MATERIAL SHOWN:
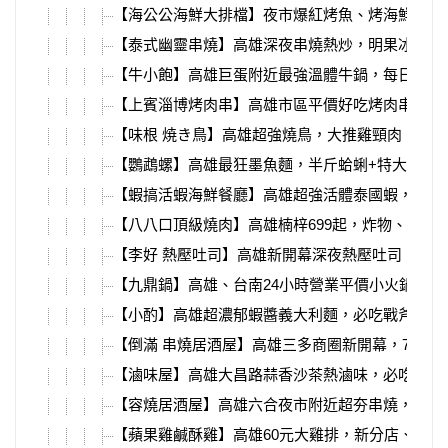
【海公公海鮮大排檔】夜市爆紅烤魚、烤海鮮，胡
【泰式幽靈串燒】高雄深夜串燒熱炒，明果冰淇淋
【牛小飽】高雄巨蛋附近最強溫體牛鍋，每日善化
【上賓淄博烤肉串】高雄市區平價好吃烤肉串、鮮
【味根 焼き鳥】高雄超強燒鳥，大推雞頸肉、雞
【鸚鵡螺】高雄最狂墨魚麵，半斤蛤蜊+特大號魷
【蝦搞活蝦海鮮餐廳】高雄超強活體泰國蝦，套餐
【八八口頂級燒肉】高雄楠梓699起，炸物、甜點
【李好 熱壓吐司】高雄新開幕深夜熱壓吐司，口
【九鼎鍋】高雄、台南24小時營業平價小火鍋，超
【小酌】高雄超濃郁蝦醬義大利麵，必吃戰斧豬排
【倒滿 串燒居酒屋】高雄三多商圈新開幕，7月握
【滷味屋】高雄大昌路蒜香沙茶熱滷味，必吃爆汁
【容燒居酒屋】高雄六合夜市附近超夯串燒，超大
【蘋果雞鹹酥雞】高雄60元大雞排，新分店、買一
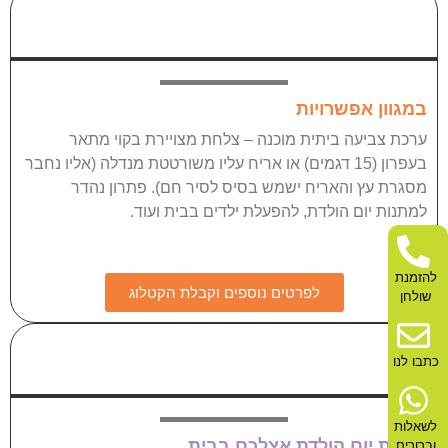
ערכת צביעה מוכנה
במגוון אפשרויות
ערכת צביעה ביתית מוכנה – צלחת מצויירת בקוי מתאר
בעפרון (15 דגמים) או אריח עליו משורטטת מנדלה (אליו נחבר
מסגרת עץ והאריח ישמש בסיס לסיר חם). פתרון נהדר
למתנות יום הולדת, להפעלת ילדים בבית ועוד.
להזמנת
לפרטים נוספים וקבלת הקטלוג
שולחן
קפסולת יום הולדת
כתבו לנו
לשאלות
חגיגת יום הולדת אצלכם בבית
וברורים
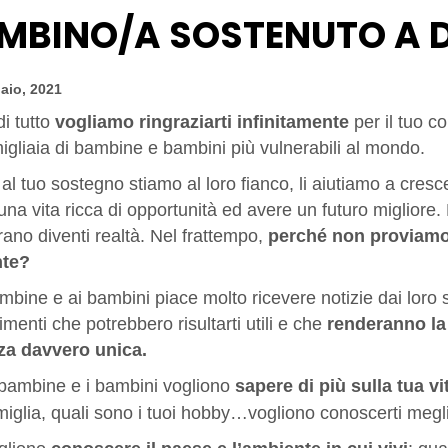
MBINO/A SOSTENUTO A 
aio, 2021
i tutto
vogliamo ringraziarti infinitamente
per il tuo c
migliaia di bambine e bambini più vulnerabili al mondo.
al tuo sostegno stiamo al loro fianco, li aiutiamo a cresc
una vita ricca di opportunità ed avere un futuro migliore.
ano diventi realtà. Nel frattempo,
perché non proviamo 
nte?
mbine e ai bambini piace molto ricevere notizie dai loro s
menti che potrebbero risultarti utili e che
renderanno la 
za davvero unica.
bambine e i bambini vogliono
sapere di più sulla tua vi
miglia, quali sono i tuoi hobby…vogliono conoscerti megl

TASK BRIEF: Apart from the pictures, set down all the entries above exactly.

OUTPUT OF THE EXERCISE:
【海公公海鮮大排檔】夜市爆紅烤魚、烤海鮮，胡
【泰式幽靈串燒】高雄深夜串燒熱炒，明果冰淇淋
【牛小飽】高雄巨蛋附近最強溫體牛鍋，每日善化
【上賓淄博烤肉串】高雄市區平價好吃烤肉串、鮮
【味根 焼き鳥】高雄超強燒鳥，大推雞頸肉、雞
【鸚鵡螺】高雄最狂墨魚麵，半斤蛤蜊+特大號魷
【蝦搞活蝦海鮮餐廳】高雄超強活體泰國蝦，套餐
【八八口頂級燒肉】高雄楠梓699起，炸物、甜點
【李好 熱壓吐司】高雄新開幕深夜熱壓吐司，口
【九鼎鍋】高雄、台南24小時營業平價小火鍋，超
【小酌】高雄超濃郁蝦醬義大利麵，必吃戰斧豬排
【倒滿 串燒居酒屋】高雄三多商圈新開幕，7月握
【滷味屋】高雄大昌路蒜香沙茶熱滷味，必吃爆汁
【容燒居酒屋】高雄六合夜市附近超夯串燒，超大
【蘋果雞鹹酥雞】高雄60元大雞排，新分店、買一
ערכת צביעה מוכנה
במגוון אפשרויות
ערכת צביעה ביתית מוכנה – צלחת מצויירת בקוי מתאר
בעפרון (15 דגמים) או אריח עליו משורטטת מנדלה (אליו נחבר
מסגרת עץ והאריח ישמש בסיס לסיר חם). פתרון נהדר
למתנות יום הולדת, להפעלת ילדים בבית ועוד.
להזמנת
לפרטים נוספים וקבלת הקטלוג
שולחן
קפסולת יום הולדת
כתבו לנו
לשאלות
חגיגת יום הולדת אצלכם בבית
וברורים
MBINO/A SOSTENUTO A 
aio, 2021
i tutto
vogliamo ringraziarti infinitamente
per il tuo c
migliaia di bambine e bambini più vulnerabili al mondo.
al tuo sostegno stiamo al loro fianco, li aiutiamo a cresc
una vita ricca di opportunità ed avere un futuro migliore.
ano diventi realtà. Nel frattempo,
perché non proviamo 
nte?
mbine e ai bambini piace molto ricevere notizie dai loro s
menti che potrebbero risultarti utili e che
renderanno la 
za davvero unica.
bambine e i bambini vogliono
sapere di più sulla tua vi
miglia, quali sono i tuoi hobby…vogliono conoscerti megl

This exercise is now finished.